# Unlocking 6950 to 6970 and some other queries



## slashragnarok (Jun 14, 2011)

Can all 6950's be unlocked to 6970's. If not which are the ones that can be unlocked and which can't be unlocked.

What are the heating issues with Crossfiring two 6950/6970s?

And is it recommended to run 2 6950s in Xfire or 2 560Tis in SLI? Please state your reasons.

P.S. Sorry if my post sounds like an examination paper


----------



## ico (Jun 14, 2011)

Recommended to run 2 HD 6950s in Crossfire. They outperform GTX 570 in SLI due to their frame buffer at a lower power consumption. * AMD CrossFire Vs. Nvidia SLI* and the scaling has only improved since Catalyst 11.4 was released (review is with an older driver). 2 HD 6970s in Crossfire? even better. But I doubt you need this performance.

Only reference HD 6950s can be safely unlocked - they also have dual BIOS recovery switch. Most factory overclocked designs are non-reference and they won't unlock.

Heating issues? none as such with both HD 6000 and GTX 500 series. But having a well ventilated cabinet is a must for all multiple GPU solutions. Get a decent PSU. No point in being on the edge.

Driver issues? yes, multiple GPU solutions are not hasslefree. Valid for both CF and SLI. When a new game is released, multi-GPU support is likely to be glitchy. You'll either have to wait for the game-dev to release an update or AMD/nVidia to release a driver update.

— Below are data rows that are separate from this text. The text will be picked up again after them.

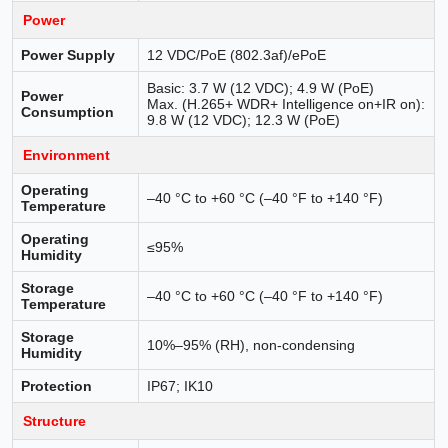
Power
Power Supply
12 VDC/PoE (802.3af)/ePoE
Basic: 3.7 W (12 VDC); 4.9 W (PoE)
Power
Max. (H.265+ WDR+ Intelligence on+IR on):
Consumption
9.8 W (12 VDC); 12.3 W (PoE)
Environment
Operating
–40 °C to +60 °C (–40 °F to +140 °F)
Temperature
Operating
≤95%
Humidity
Storage
–40 °C to +60 °C (–40 °F to +140 °F)
Temperature
Storage
10%–95% (RH), non-condensing
Humidity
Protection
IP67; IK10
Structure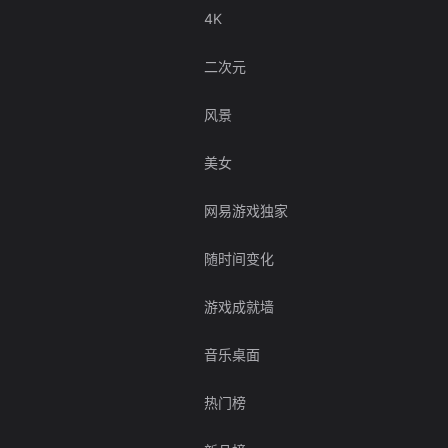
4K
二次元
风景
美女
网易游戏独家
随时间变化
游戏成就墙
音乐桌面
热门榜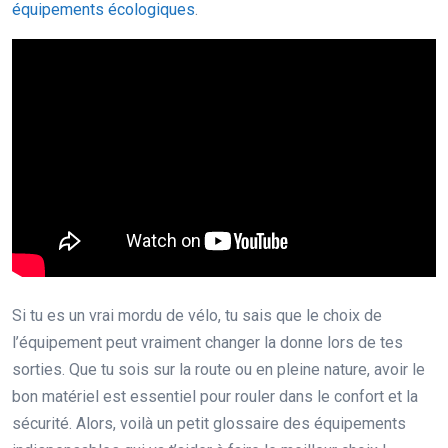
équipements écologiques
.
Si tu es un vrai mordu de vélo, tu sais que le choix de
l’équipement peut vraiment changer la donne lors de tes
sorties. Que tu sois sur la route ou en pleine nature, avoir le
bon matériel est essentiel pour rouler dans le confort et la
sécurité. Alors, voilà un petit glossaire des équipements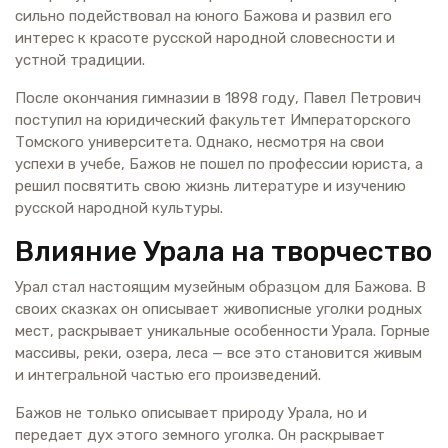
сильно подействовал на юного Бажова и развил его
интерес к красоте русской народной словесности и
устной традиции.
После окончания гимназии в 1898 году, Павел Петрович
поступил на юридический факультет Императорского
Томского университета. Однако, несмотря на свои
успехи в учебе, Бажов не пошел по профессии юриста, а
решил посвятить свою жизнь литературе и изучению
русской народной культуры.
Влияние Урала на творчество
Урал стал настоящим музейным образцом для Бажова. В
своих сказках он описывает живописные уголки родных
мест, раскрывает уникальные особенности Урала. Горные
массивы, реки, озера, леса — все это становится живым
и интегральной частью его произведений.
Бажов не только описывает природу Урала, но и
передает дух этого земного уголка. Он раскрывает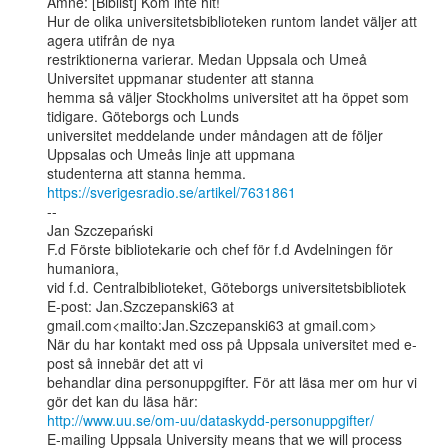
Ämne: [Biblist] Kom inte hit!

Hur de olika universitetsbiblioteken runtom landet väljer att 
agera utifrån de nya

restriktionerna varierar. Medan Uppsala och Umeå 
Universitet uppmanar studenter att stanna

hemma så väljer Stockholms universitet att ha öppet som 
tidigare. Göteborgs och Lunds

universitet meddelande under måndagen att de följer 
Uppsalas och Umeås linje att uppmana

https://sverigesradio.se/artikel/7631861
--

Jan Szczepański

F.d Förste bibliotekarie och chef för f.d Avdelningen för 
humaniora,

vid f.d. Centralbiblioteket, Göteborgs universitetsbibliotek

E-post: Jan.Szczepanski63 at 
gmail.com<mailto:Jan.Szczepanski63 at gmail.com>

När du har kontakt med oss på Uppsala universitet med e-
post så innebär det att vi

behandlar dina personuppgifter. För att läsa mer om hur vi 
http://www.uu.se/om-uu/dataskydd-personuppgifter/
E-mailing Uppsala University means that we will process 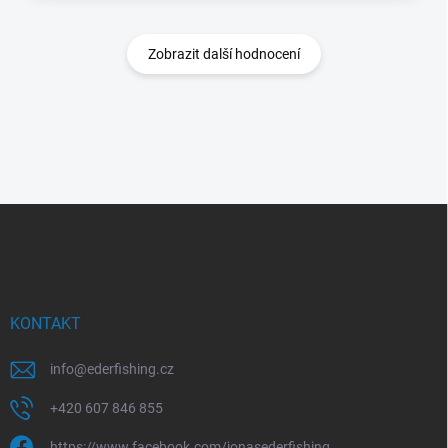
Zobrazit další hodnocení
Z
á
p
a
t
í
KONTAKT
info
@
ederfishing.cz
+420 607 846 855
https://www.facebook.com/jonasederfishing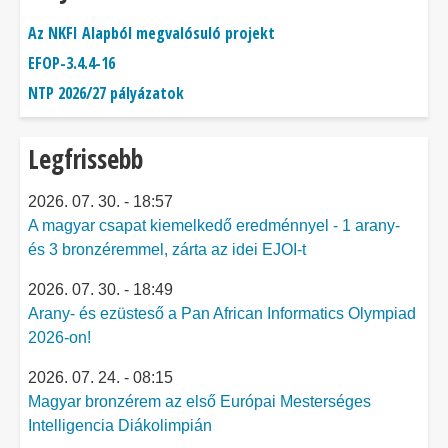
Az NKFI Alapból megvalósuló projekt
EFOP-3.4.4-16
NTP 2026/27 pályázatok
Legfrissebb
2026. 07. 30. - 18:57
A magyar csapat kiemelkedő eredménnyel - 1 arany-
és 3 bronzéremmel, zárta az idei EJOI-t
2026. 07. 30. - 18:49
Arany- és ezüsteső a Pan African Informatics Olympiad
2026-on!
2026. 07. 24. - 08:15
Magyar bronzérem az első Európai Mesterséges
Intelligencia Diákolimpián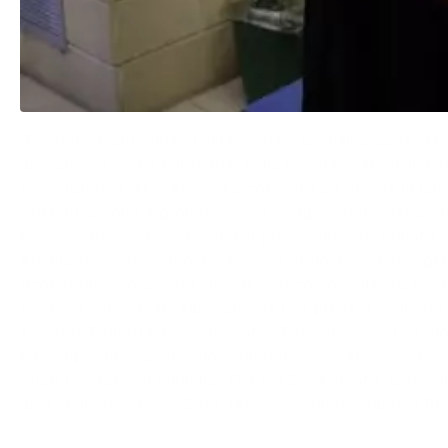
“Passione e altissima qualità, perché la qualità paga sem
animali: una storia millenaria” nella facoltà di Medicina ve
Oggi, l’ateneo “Aldo Moro” ha conferito ad Angela la laur
scientifica volta a promuovere la comprensione del prof
biodiversità”, come si legge nel provvedimento firmato da
Angela si è detto “emozionato” del titolo assegnato “pe
riconoscimento per ciò che fai”. Nel corso della sua lecti
l’uomo a considerare l’animale “da una preda a qualcosa 
Il rettore Bellotti ha commentato: “Per noi oggi è una gi
ha sempre un grande valore simbolico. Ad Alberto Angela
quasi un brand di famiglia”. Già nel 2004, infatti, la fac
anni fa, il 29 gennaio 2018, l’Ateneo conferì sempre a Pier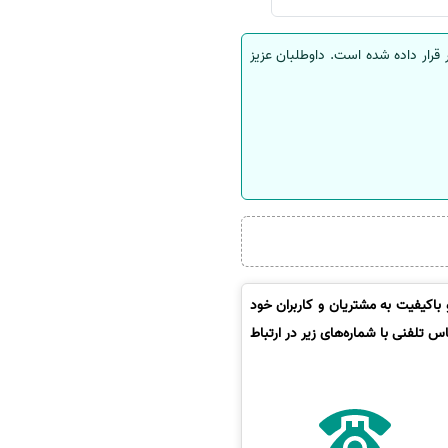
قرار داده شده است. داوطلبان عزیز
باکیفیت به مشتریان و کاربران خود
 تلفنی با شماره‌های زیر در ارتباط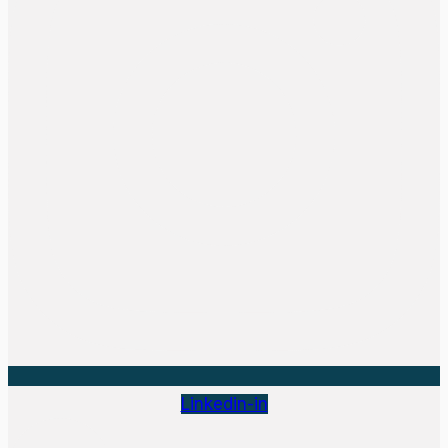
Linkedin-in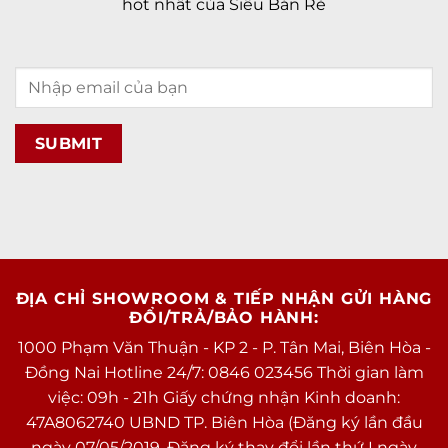
hot nhất của Siêu Bán Rẻ
5G
Mạng di động
Số khe SIM
1 eSIM & 1 Nano SIM
Thực hiện cuộc gọi
FaceTime
Dual-band
WiFi
802.11 a/b/g/n/ac/6, dual-band,
hotspot
Wi-Fi hotspot
A2DP
Bluetooth
v5.0
v5.1
ĐỊA CHỈ SHOWROOM & TIẾP NHẬN GỬI HÀNG
ĐỔI/TRẢ/BẢO HÀNH:
GPS
1000 Phạm Văn Thuận - KP 2 - P. Tân Mai, Biên Hòa -
BDS
Đồng Nai Hotline 24/7: 0846 023456 Thời gian làm
A-GPS
việc: 09h - 21h Giấy chứng nhận Kinh doanh:
GLONASS
47A8062740 UBND TP. Biên Hòa (Đăng ký lần đầu
GALILEO
ngày 07/05/2019, Đăng ký thay đổi lần thứ I ngày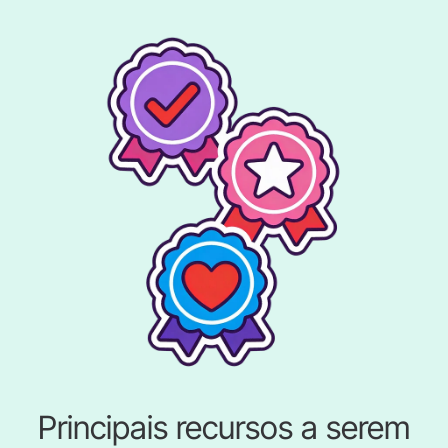
Principais recursos a serem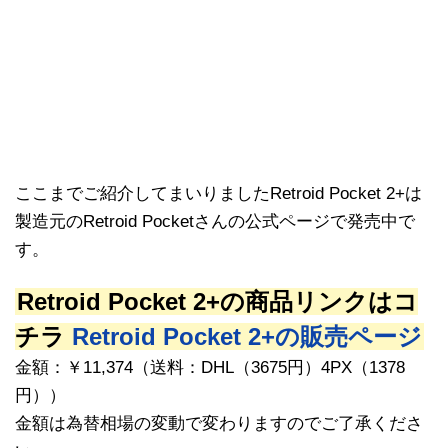
ここまでご紹介してまいりましたRetroid Pocket 2+は
製造元のRetroid Pocketさんの公式ページで発売中で
す。
Retroid Pocket 2+の商品リンクはコ
チラ
Retroid Pocket 2+の販売ページ
金額：￥11,374（送料：DHL（3675円）4PX（1378
円））
金額は為替相場の変動で変わりますのでご了承くださ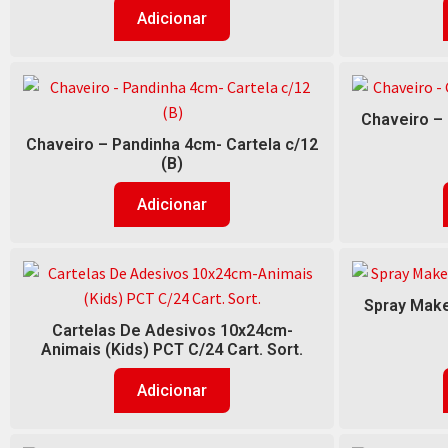
Adicionar
Chaveiro –
Chaveiro – Pandinha 4cm- Cartela c/12
(B)
Adicionar
Spray Make
Cartelas De Adesivos 10x24cm-
Animais (Kids) PCT C/24 Cart. Sort.
Adicionar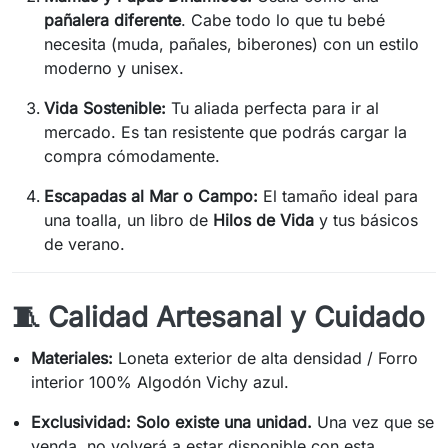
pañalera diferente
. Cabe todo lo que tu bebé
necesita (muda, pañales, biberones) con un estilo
moderno y unisex.
Vida Sostenible:
Tu aliada perfecta para ir al
mercado. Es tan resistente que podrás cargar la
compra cómodamente.
Escapadas al Mar o Campo:
El tamaño ideal para
una toalla, un libro de
Hilos de Vida
y tus básicos
de verano.
🧵 Calidad Artesanal y Cuidado
Materiales:
Loneta exterior de alta densidad / Forro
interior 100% Algodón Vichy azul.
Exclusividad:
Solo existe una unidad.
Una vez que se
venda, no volverá a estar disponible con esta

AMD has been releasing something known as CAP - Catalyst Application Profiles as a supplement to their traditional Catalyst driver for fixing scaling issues in new games.


----------



## slashragnarok (Jun 14, 2011)

Thanks man but I'm afraid I'm not very familiar with reference and non-reference cards. Maybe you could point me towards an article or something explaining it.

And about the heating issues, I asked because a forum member told me that SLIing 2 GTX 560 Ti Hawks caused his GPU temps to skyrocket.


----------



## Skud (Jun 15, 2011)

I am afraid you will be hard pressed to get a reference 6950 atm. The new MSI TFIII and old TFII both have remove the dual BIOS switch altogether. From the pics from the Sapphire website, it looks like they have given a similar treatment to their cards also. The PCB of the Sapphire 2gb looks very similar to my 6950 1gb one, which in turn was basically a 6870 PCB. Except powercolor, msi and sapphire (and HIS too) are not advertising this feature also (there's a SAPPHIRE HD 6950 2GB GDDR5 Dirt3 Edition which have the dual BIOS feature btw).

So my guess is these cards are not at all reference design and that's may be one of the primary reason prices have reached to such a level that the 1gb version becomes insignificant now.

But reference or not at 15k, you are getting a hell of a card, and if in future games really start to use more RAM you can pretty much make it last longer than expected.


----------